Print plaque Printing Tips

World War II Honoree

World War II Veteran

Fred Morrison

Branch of Service

U.S. Army

Hometown

Phoenix, Arizona

Honored By

Frederick Morrison

Relationship

son

Branch Seal
Activity During WWII

Lied about his age when drafted on October 16, 1940 while living in a flop house in downtown Phoenix, Arizona, claiming he was born October 12, 1921 in order to be at least 19 years old, a requirement of the "Selective Training and Service Act of 1940" that began on September 16, 1940. When asked for his birth certificate by the Army induction officer, he said that his records burned up in a fire and that he was (accurately) an orphan since the age of 12 (also true, since I never met his parents). He was shipped off by train from Phoenix to Texas (Fort Hood?) where he became a member of the 7th Calvary. I remember him telling me that was about the time the Army finalized the switch from horses to trucks and tanks. At the time of being drafted, the service requirement was only 12 months, but just before his 12 months was up, Congress extended the requirement an additional 18 months. To his dying days, my father insisted that "FDR knew we were going to war in 1940, which is why he extended us beyond the original 12 months". After war broke out, he was shipped from San Francisco to Sydney, Australia, on a converted ocean liner with thousands of men, so many that only 1/3 of them could sleep at a time. They sailed unescorted, because they were told that destroyer escorts would guarantee that Japanese submarines would know it was a troop ship and would sink it. I got the impression my father didn't fully buy into that explanation. Food on board that ship seemed to consist of "something plus potatoes" which meant a lot of his waking hours were spent peeling potatoes. Once in combat, my father's 5'2" stature apparently came in handy when it came to dodging bullets from the Japanese Imperial Army.
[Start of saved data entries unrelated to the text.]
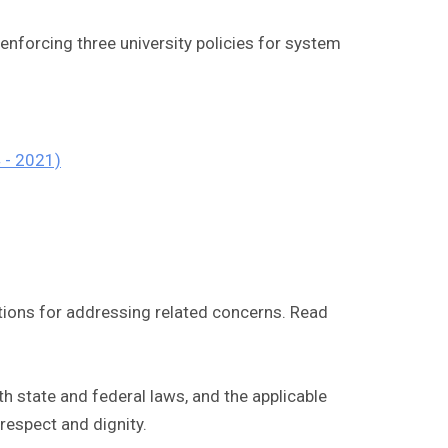
 enforcing three university policies for system
 - 2021)
tions for addressing related concerns. Read
 state and federal laws, and the applicable
respect and dignity.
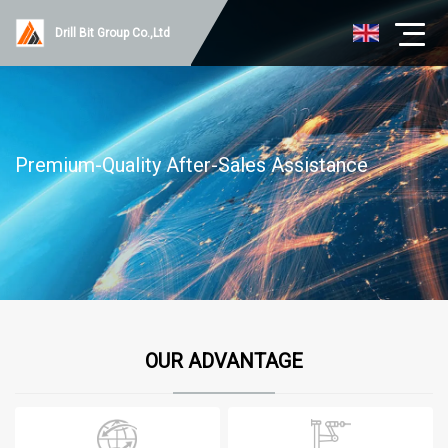
Drill Bit Group Co.,Ltd
Premium-Quality After-Sales Assistance
OUR ADVANTAGE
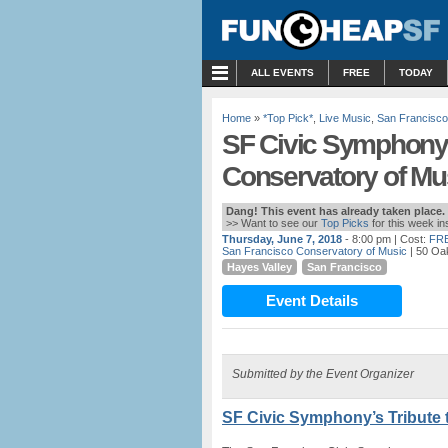
MENU
ALL EVENTS
FREE
TODAY
Home
»
*Top Pick*
,
Live Music
,
San Francisco
SF Civic Symphony’s
Conservatory of Mu
Dang! This event has already taken place.
>> Want to see our
Top Picks
for this week i
Thursday, June 7, 2018
- 8:00 pm
| Cost:
FR
San Francisco Conservatory of Music
| 50 Oa
Hayes Valley
San Francisco
Event Details
Submitted by the Event Organizer
SF Civic Symphony’s Tribute 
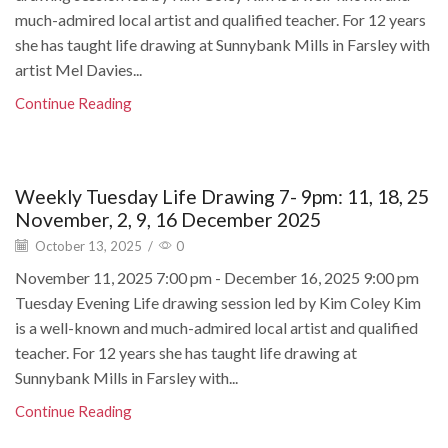
much-admired local artist and qualified teacher. For 12 years
she has taught life drawing at Sunnybank Mills in Farsley with
artist Mel Davies...
Continue Reading
Weekly Tuesday Life Drawing 7- 9pm: 11, 18, 25
November, 2, 9, 16 December 2025
October 13, 2025
/
0
November 11, 2025 7:00 pm - December 16, 2025 9:00 pm
Tuesday Evening Life drawing session led by Kim Coley Kim
is a well-known and much-admired local artist and qualified
teacher. For 12 years she has taught life drawing at
Sunnybank Mills in Farsley with...
Continue Reading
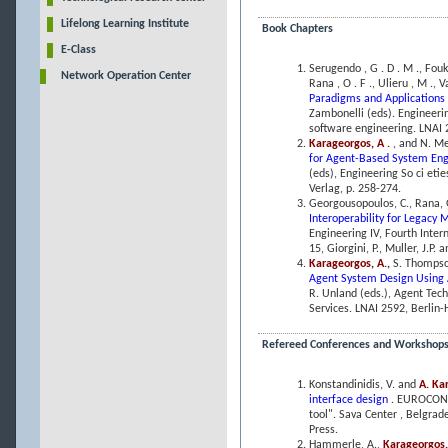
Lifelong Learning Institute
Book Chapters
E-Class
Serugendo , G . D . M ., Fouki
Network Operation Center
Rana , O . F ., Ulieru , M ., 
Paradigms and Applications
Zambonelli (eds). Engineeri
software engineering. LNAI 2
Karageorgos, A .
, and N. M
for Agent-Based System En
(eds), Engineering So ci et
Verlag, p. 258-274.
Georgousopoulos, C., Rana, 
Interoperability for Legacy
Engineering IV, Fourth Inter
15, Giorgini, P., Muller, J.P.
Karageorgos, A.
,
S. Thompso
Agent System Design Using 
R. Unland (eds.), Agent Techn
Services. LNAI 2592, Berlin-
Refereed Conferences and Workshop
Konstandinidis, V. and
A. Ka
interface design
. EUROCON 
tool". Sava Center , Belgra
Press.
Hammerle, A.,
Karageorgos,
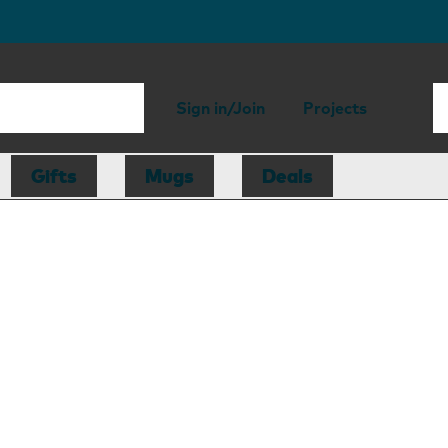
Sign in/Join
Projects
Gifts
Mugs
Deals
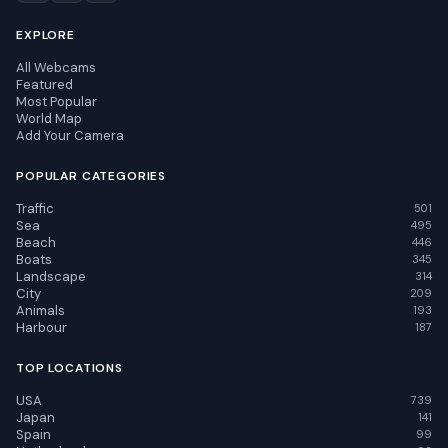
EXPLORE
All Webcams
Featured
Most Popular
World Map
Add Your Camera
POPULAR CATEGORIES
Traffic
501
Sea
495
Beach
446
Boats
345
Landscape
314
City
209
Animals
193
Harbour
187
TOP LOCATIONS
USA
739
Japan
141
Spain
99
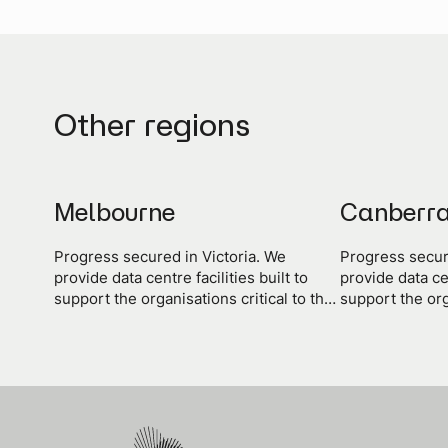
Other regions
Melbourne
Canberr
Progress secured in Victoria. We
Progress secur
provide data centre facilities built to
provide data cen
support the organisations critical to the
support the org
progress of the state and the nation.
progress of the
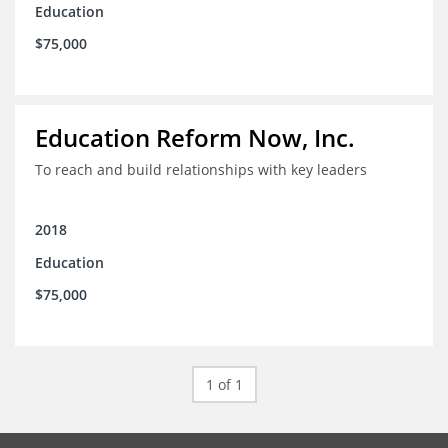
Education
$75,000
Education Reform Now, Inc.
To reach and build relationships with key leaders
2018
Education
$75,000
1 of 1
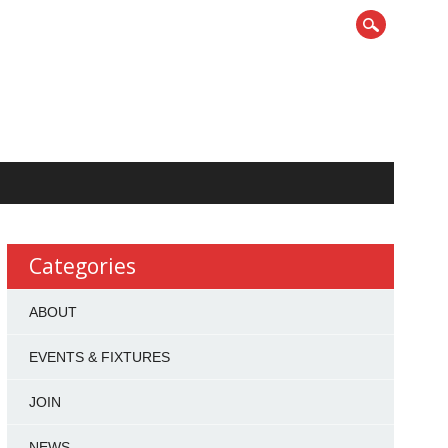
Categories
ABOUT
EVENTS & FIXTURES
JOIN
NEWS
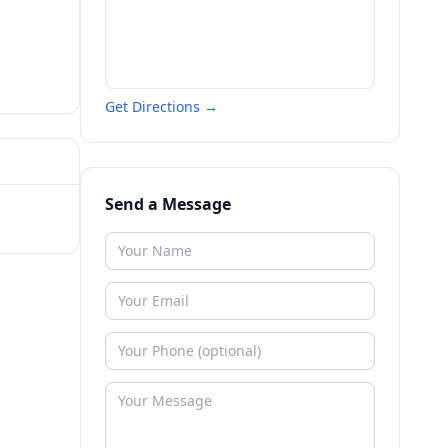
Get Directions →
Send a Message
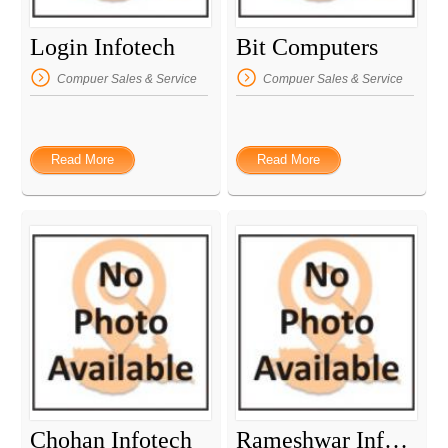
Login Infotech
Bit Computers
Compuer Sales & Service
Compuer Sales & Service
Read More
Read More
Chohan Infotech
Rameshwar Infotech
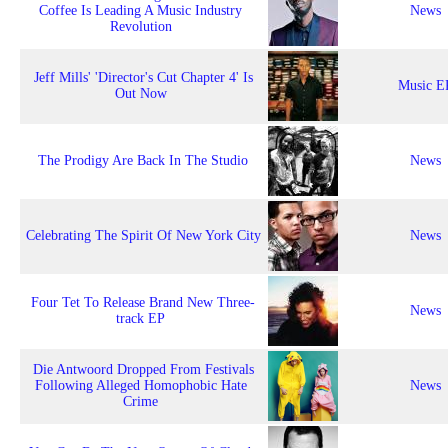
Coffee Is Leading A Music Industry
News
Revolution
Jeff Mills' 'Director's Cut Chapter 4' Is
Music E
Out Now
The Prodigy Are Back In The Studio
News
Celebrating The Spirit Of New York City
News
Four Tet To Release Brand New Three-
News
track EP
Die Antwoord Dropped From Festivals
Following Alleged Homophobic Hate
News
Crime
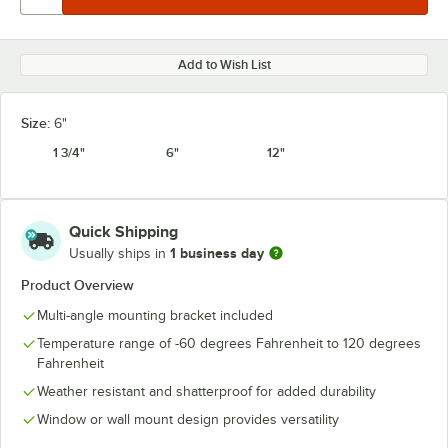
Add to Wish List
Size:
6"
1 3/4"
6"
12"
Quick Shipping
1 business day
Usually ships in
Product Overview
Multi-angle mounting bracket included
Temperature range of -60 degrees Fahrenheit to 120 degrees
Fahrenheit
Weather resistant and shatterproof for added durability
Window or wall mount design provides versatility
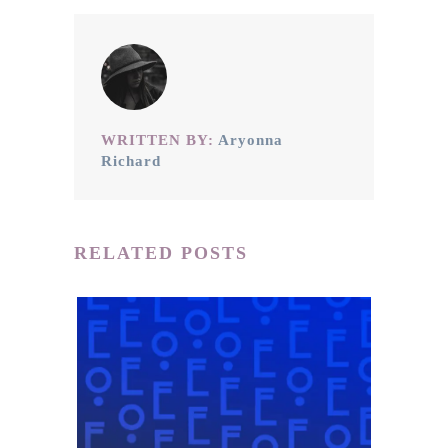
WRITTEN BY:
Aryonna
Richard
RELATED POSTS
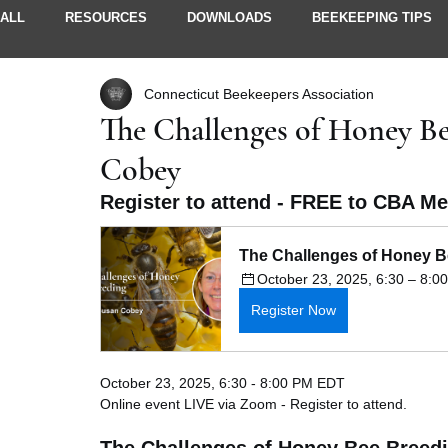
ALL
RESOURCES
DOWNLOADS
BEEKEEPING TIPS
Connecticut Beekeepers Association
STORIES & IDEAS
NEWSLETTERS
MEMBER INFO
The Challenges of Honey Be
Cobey
Register to attend - FREE to CBA M
The Challenges of Honey B
October 23, 2025, 6:30 – 8:
Register Now
October 23, 2025, 6:30 - 8:00 PM EDT
Online event LIVE via Zoom - Register to attend.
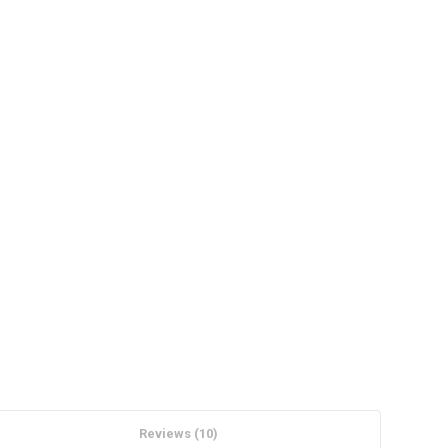
Reviews (10)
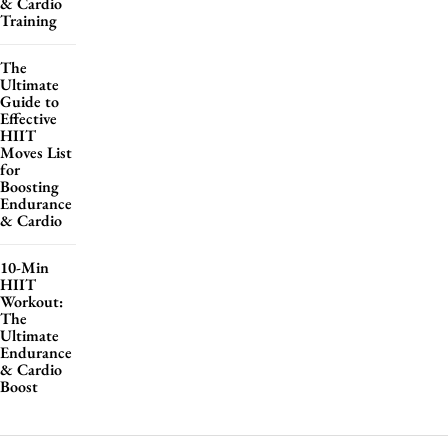
& Cardio
Training
The
Ultimate
Guide to
Effective
HIIT
Moves List
for
Boosting
Endurance
& Cardio
10-Min
HIIT
Workout:
The
Ultimate
Endurance
& Cardio
Boost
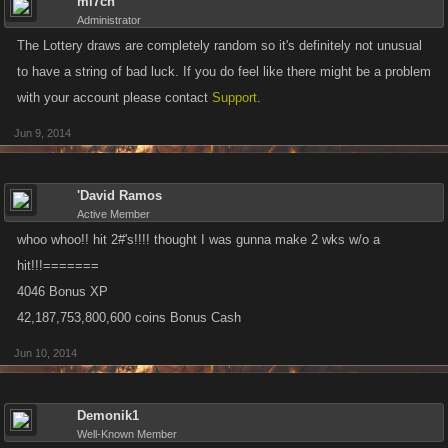
mi7ch
Administrator
The Lottery draws are completely random so it's definitely not unusual
to have a string of bad luck. If you do feel like there might be a problem
with your account please contact
Support
.
Jun 9, 2014
'David Ramos
Active Member
whoo whoo!! hit 2#'s!!!! thought I was gunna make 2 wks w/o a
hit!!!=======
4046 Bonus XP
42,187,753,800,600 coins Bonus Cash
Jun 10, 2014
Demonik1
Well-Known Member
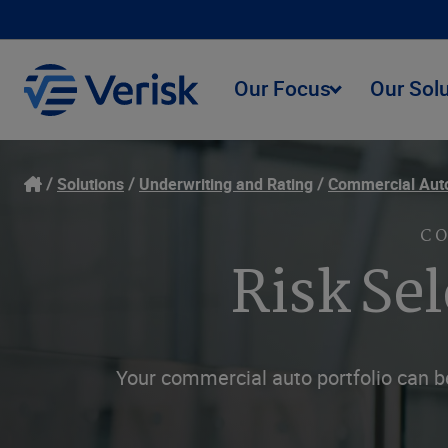
Our Focus
Our Sol
Solutions
Underwriting and Rating
Commercial Aut
C
Risk Se
Your commercial auto portfolio can be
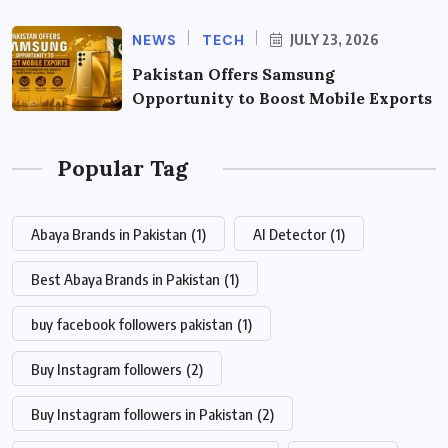
NEWS
TECH
JULY 23, 2026
Pakistan Offers Samsung
Opportunity to Boost Mobile Exports
Popular Tag
Abaya Brands in Pakistan
(1)
AI Detector
(1)
Best Abaya Brands in Pakistan
(1)
buy facebook followers pakistan
(1)
Buy Instagram followers
(2)
Buy Instagram followers in Pakistan
(2)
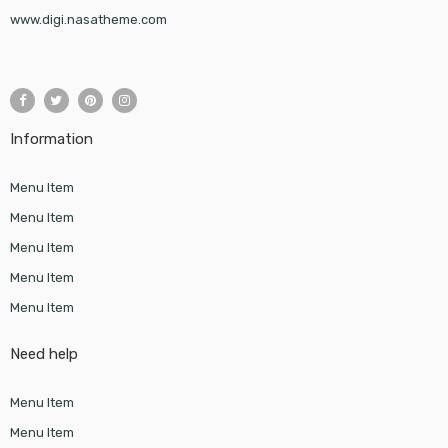
www.digi.nasatheme.com
Information
Menu Item
Menu Item
Menu Item
Menu Item
Menu Item
Need help
Menu Item
Menu Item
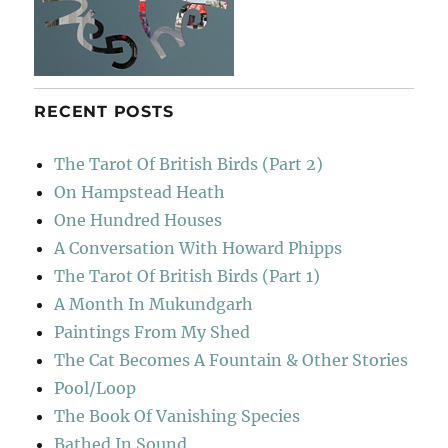
RECENT POSTS
The Tarot Of British Birds (Part 2)
On Hampstead Heath
One Hundred Houses
A Conversation With Howard Phipps
The Tarot Of British Birds (Part 1)
A Month In Mukundgarh
Paintings From My Shed
The Cat Becomes A Fountain & Other Stories
Pool/Loop
The Book Of Vanishing Species
Bathed In Sound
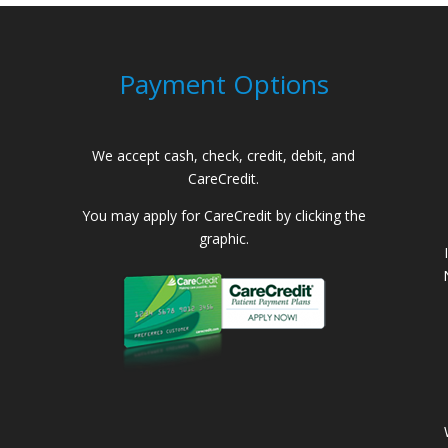
Payment Options
We accept cash, check, credit, debit, and
CareCredit.
You may apply for CareCredit by clicking the
graphic.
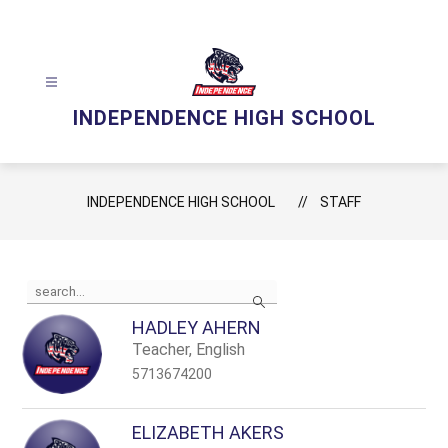
Skip
to
content
INDEPENDENCE HIGH SCHOOL
INDEPENDENCE HIGH SCHOOL
STAFF
Use
Search
the
search
HADLEY AHERN
field
Teacher, English
above
to
5713674200
filter
by
staff
ELIZABETH AKERS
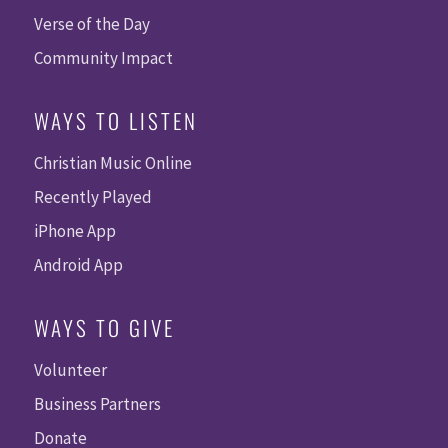
Verse of the Day
Community Impact
WAYS TO LISTEN
Christian Music Online
Recently Played
iPhone App
Android App
WAYS TO GIVE
Volunteer
Business Partners
Donate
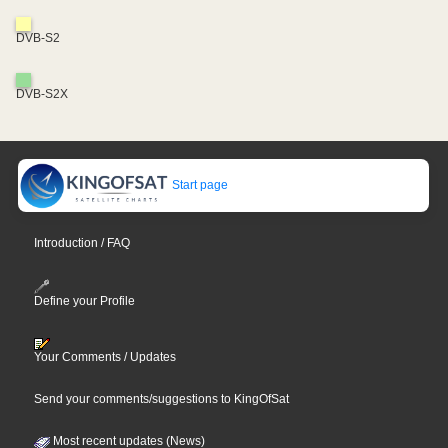
DVB-S2
DVB-S2X
Start page
Introduction / FAQ
Define your Profile
Your Comments / Updates
Send your comments/suggestions to KingOfSat
Most recent updates (News)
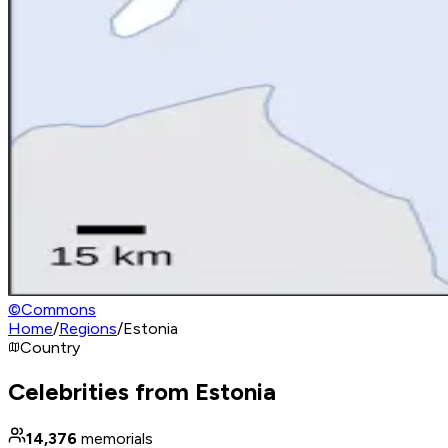
©
Commons
Home
/
Regions
/
Estonia
Country
Celebrities from Estonia
14,376
memorials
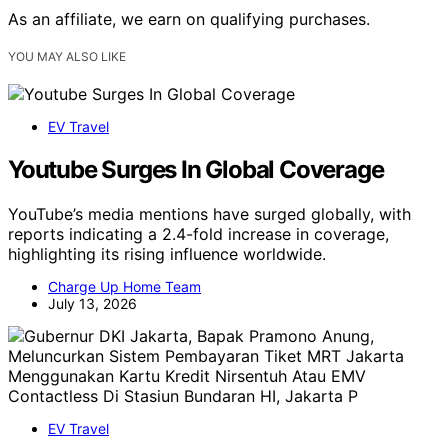
As an affiliate, we earn on qualifying purchases.
YOU MAY ALSO LIKE
EV Travel
Youtube Surges In Global Coverage
YouTube’s media mentions have surged globally, with
reports indicating a 2.4-fold increase in coverage,
highlighting its rising influence worldwide.
Charge Up Home Team
July 13, 2026
EV Travel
The most significant action he was involved in was the liberation of the Philippines, beginning in October 1944. Once the war was over, he served occupation duty in Japan. I remember him telling me that he was very happy to be able to step off a boat onto the dock at Yokohama instead of coming in on an invasion craft as part of the planned "Operation Olympic" in November 1945 in which the first five waves of troops landing on the Japanese homeland were supposedly written off as casualties (according to my father).